For the listing that follows, give again exactly the lines from the one with "Пользователи (376, 66)" to the one with "Что нового? (247, 66)", including both.

** Opening Data to examine block **

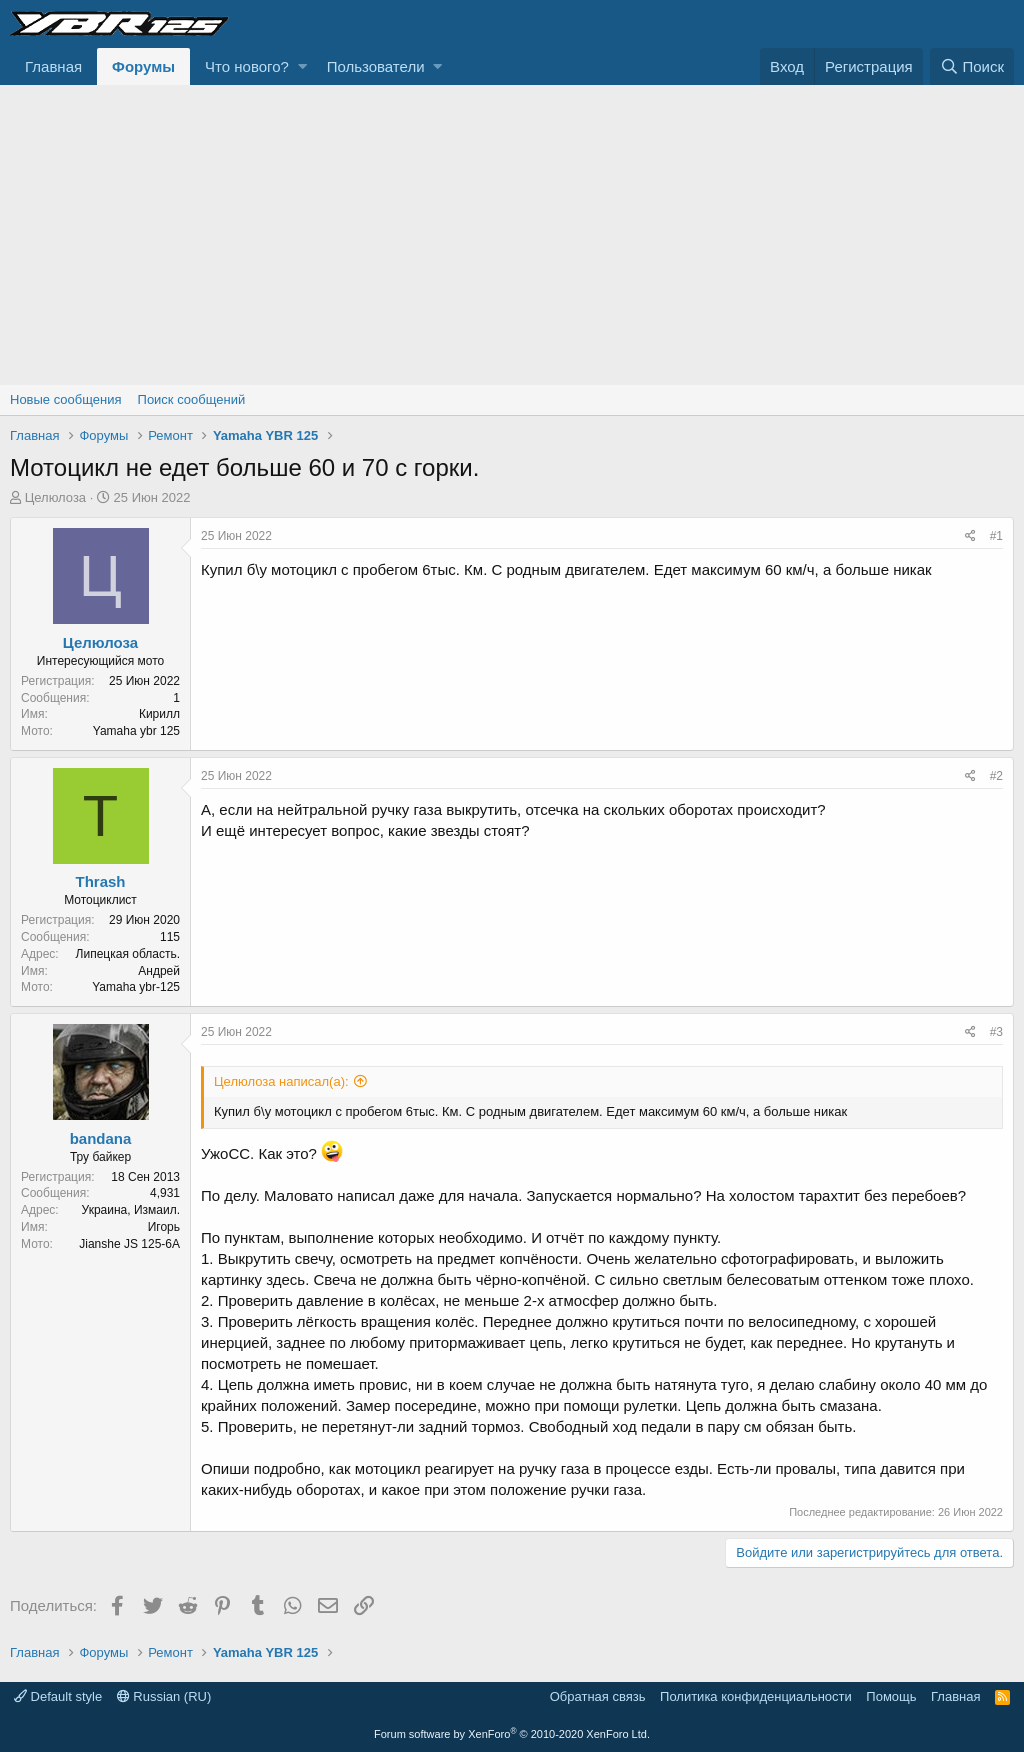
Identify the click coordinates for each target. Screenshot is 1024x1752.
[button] (302, 66)
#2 (996, 776)
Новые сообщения (66, 399)
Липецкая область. (128, 954)
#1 (996, 536)
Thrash (100, 881)
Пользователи (376, 66)
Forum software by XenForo (512, 1734)
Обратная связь (598, 1696)
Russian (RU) (164, 1696)
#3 (996, 1032)
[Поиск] (972, 66)
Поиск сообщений (192, 399)
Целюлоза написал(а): (281, 1081)
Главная (53, 66)
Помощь (891, 1696)
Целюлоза (55, 497)
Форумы (143, 66)
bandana (101, 1138)
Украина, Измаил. (131, 1210)
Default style (58, 1696)
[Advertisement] (512, 235)
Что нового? (247, 66)
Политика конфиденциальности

** Closing Data to examine block **

_Answer section_
Пользователи (376, 66)
Forum software by XenForo (512, 1734)
Обратная связь (598, 1696)
Russian (RU) (164, 1696)
#3 (996, 1032)
[Поиск] (972, 66)
Поиск сообщений (192, 399)
Целюлоза написал(а): (281, 1081)
Главная (53, 66)
Помощь (891, 1696)
Целюлоза (55, 497)
Форумы (143, 66)
bandana (101, 1138)
Украина, Измаил. (131, 1210)
Default style (58, 1696)
[Advertisement] (512, 235)
Что нового? (247, 66)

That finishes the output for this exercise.